Lee Kaplan: Does Hamas and its action of launching thousands of missiles (some of which land on Palestinians) at civilian populations bear any blame?
Graham: Of course they do. They are a ruthless terrorist organization. Do we really believe Israel's only way to respond is in kind?
Kaplan: They are dealing with an adversary which hides & launches weapons from civilian areas, uses civilian population as human shields & has a charter that calls for the complete destruction of their country. How should they respond to thousands of missiles launched at their citizens?
Graham: All true. A tragedy. From start. Now esp bad bc nightmare Netanyahu's using this to grip power. But why not at least stop just killing & try to talk? What wld their ancestors exterminated in ghettos & camps think seeing their actions now? They're in hell and they're inflicting hell.
Kaplan: As soon as the Hamas missiles stop being launched the conflict will end.
This seems to me a useful encapsulation of the two sides. Graham allowed Kaplan to have the last word. I think I'd have replied something like:
The "conflict" will "end" in the sense that the missiles will stop flying and there will be less death. Israel will then resume its implacable strategy of extending the settlements farther into disputed lands, making life miserable for Palestinians, limiting their human rights, imposing travel restrictions and inflicting indignities at the checkpoints, annexing more territory, changing conditions on the ground in the pursuit of a "Greater Israel" encompassing all the area God is said to have promised them in their sacred texts.
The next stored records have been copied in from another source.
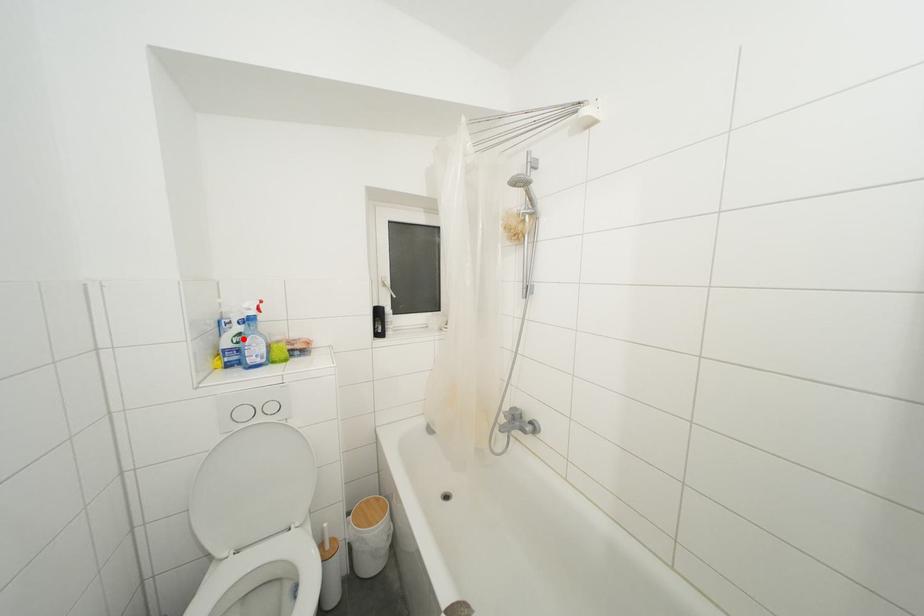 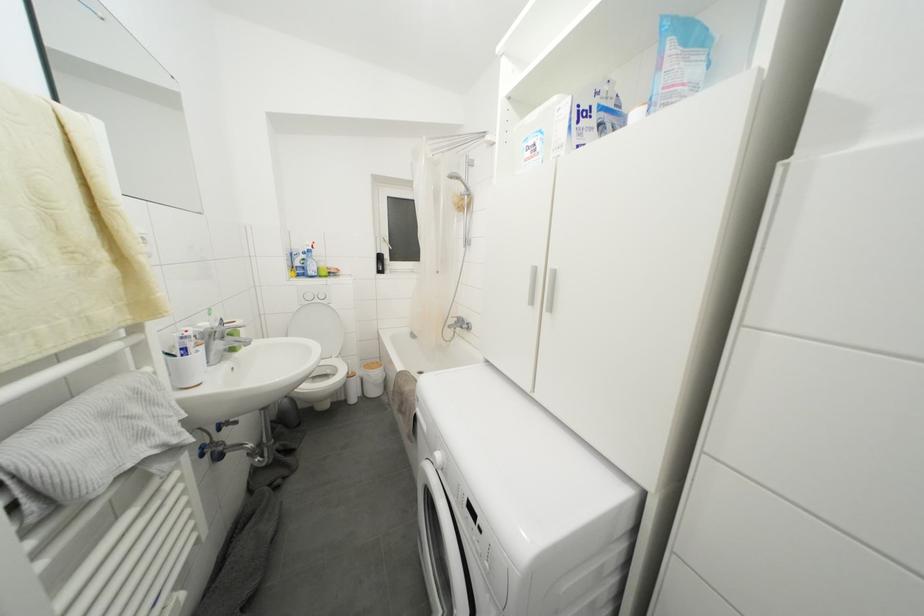 In the second image, find the point that corresponds to the highlighted location in the first image.

(308, 264) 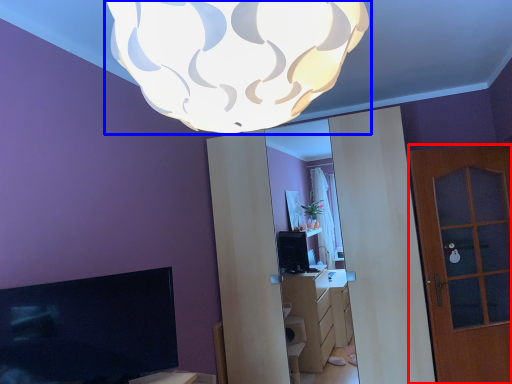 Question: Which object is closer to the camera taking this photo, door (highlighted by a red box) or lamp (highlighted by a blue box)?

Choices:
 (A) door
 (B) lamp

Answer: (B)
The Palestinians must knuckle under.
Kind of long for a tweet! I don't know what Mr Kaplan would say in response. Regarding Graham's point favoring talks over missiles, Israel has frequently asserted that there is no "partner for peace" on the other side—no one to negotiate with. To the degree it's true, the obverse is as well, which goes some distance toward accounting for why the conflict seems eternal. The broad contours of two possible resolutions are visible. One, the two-state solution, is unacceptable to the ruling conservative faction in Israel, because it would mean giving the Palestinians land for a Palestinian state—no realization of the promise of Greater Israel. Another, in which there is one state, multicultural, Jews and Arabs enjoying equal political rights under a secular government, is likewise unacceptable, because such a state would lose its Jewish identity. In the universe of possible settlements, nothing is acceptable to Netanyahu, his party, and Israeli voters who support them at the polls. Therefore, instead of seeking a resolution, they pursue on the ground cruel policies intended to achieve, incrementally, what would never be agreed to in a good-faith negotiation.